In 2013, the North Carolina General Assembly enacted the Health Care Cost Reduction and Transparency Act (the Act), imposing reporting requirements regarding charges and reimbursement on hospitals for the 100 most frequently reported admissions by DRG for inpatients, and on hospitals and ambulatory surgical facilities (ASFs) regarding the 20 most common ambulatory surgical procedures and outpatient imaging procedures. These changes, codified in G.S. 131E-214.11, et seq., required this information be reported quarterly to the Department. The statute also required the Medical Care Commission to promulgate rules ensuring that this information would be reported in a uniform manner. In response, the Medical Care Commission promulgated temporary rules on December 31, 2014. and permanent rules on September 30, 2015, incorporating these requirements.
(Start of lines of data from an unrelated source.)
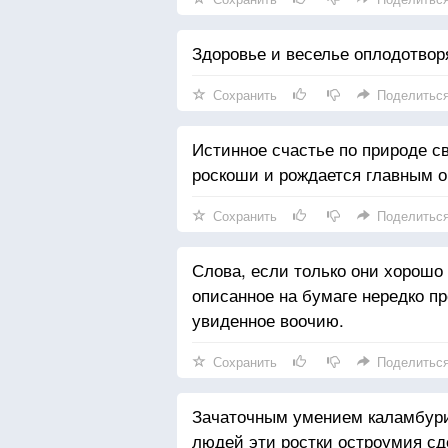
Здоровье и веселье оплодотворя
Сохранить
Поделитьс
Истинное счастье по природе с
роскоши и рождается главным о
Сохранить
Поделитьс
Слова, если только они хорошо
описанное на бумаге нередко п
увиденное воочию.
Сохранить
Поделитьс
Зачаточным умением каламбурит
людей эти ростки остроумия сд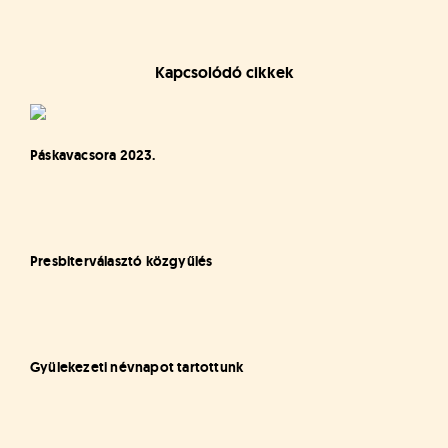
Kapcsolódó cikkek
Páskavacsora 2023.
Presbiterválasztó közgyűlés
Gyülekezeti névnapot tartottunk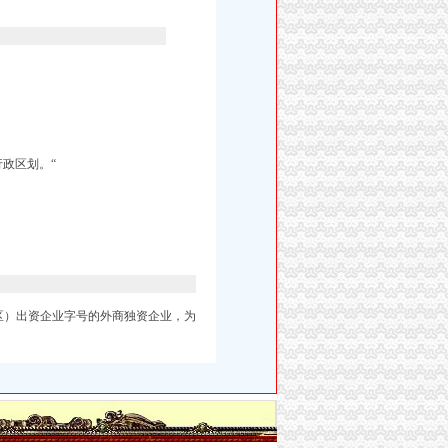
政区划。“
区）出资企业
字号的外商独资企业，为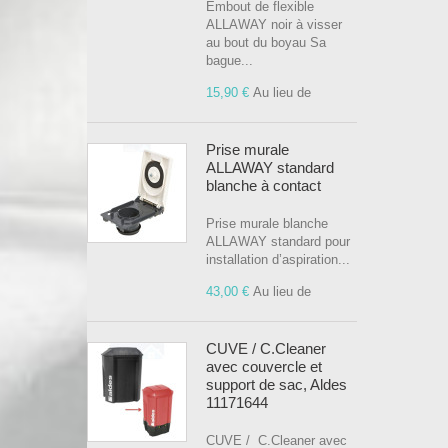
Embout de flexible
ALLAWAY noir à visser
au bout du boyau Sa
bague...
15,90 €
Au lieu de
Prise murale
ALLAWAY standard
blanche à contact
Prise murale blanche
ALLAWAY standard pour
installation d’aspiration...
43,00 €
Au lieu de
CUVE / C.Cleaner
avec couvercle et
support de sac, Aldes
11171644
CUVE / C.Cleaner avec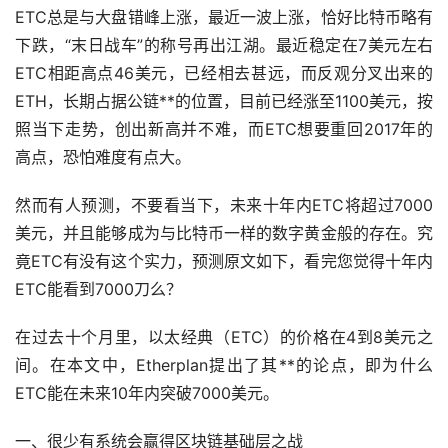
ETC总是与大盘错峰上涨，最近一波上涨，恰好比特币略有
下跌，“末日战车”的称号再出江湖。最近稳定在7美元左右
ETC相距高点46美元，已经相去甚远，而反观分叉出来的
ETH，长期占据公链**的位置，目前已经涨至1100美元，按
照当下
走势
，创出新高并不难，而ETC想要重回2017年的
高点，恐怕难度有点大。
然而有人预测，不要看当下，未来十年内ETC将超过7000
美元，并且能够成为与比特币一样的数字
黄金
般的存在。究
竟ETC有没有这个实力，预测原文如下，看完您觉得十年内
ETC能看到7000刀么？
在过去十个月里，以太经典（ETC）的价格在4到8美元之
间。在本文中，Etherplan提出了其**的论点，即为什么
ETC能在未来10年内突破7000美元。
一、很少有系统会赢得区块链基础层之战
Near the end of the 2015 session, the General Assembly inserted a provision in the budget modifying the reporting requirements in the Act by requiring annual, rather than quarterly, reporting of this data. See S.L. 2015-241 (H97) here, pp. 139-141. In response, the Medical Care Commission has announced its intent to promulgate temporary rules to incorporate these proposed changes. These changes, codified in 10A N.C.A.C. 13B.2102 and 10A N.C.A.C. 13C.0206, require hospitals and ASFs to file annual reports by January 1 of each year, commencing with the reporting period ending September 30, 2015.
So far, we have not determined the General Assembly’s reasons for this change. Maybe the legislators who wanted this data felt that annual information would be more useful. At any rate, this statutory and rule change will make it simpler for hospitals and ASFs to provide this information.
The proposed effective date of the temporary rules is February 26, 2016. More information regarding these proposed rule changes can be found at the Department’s web site here.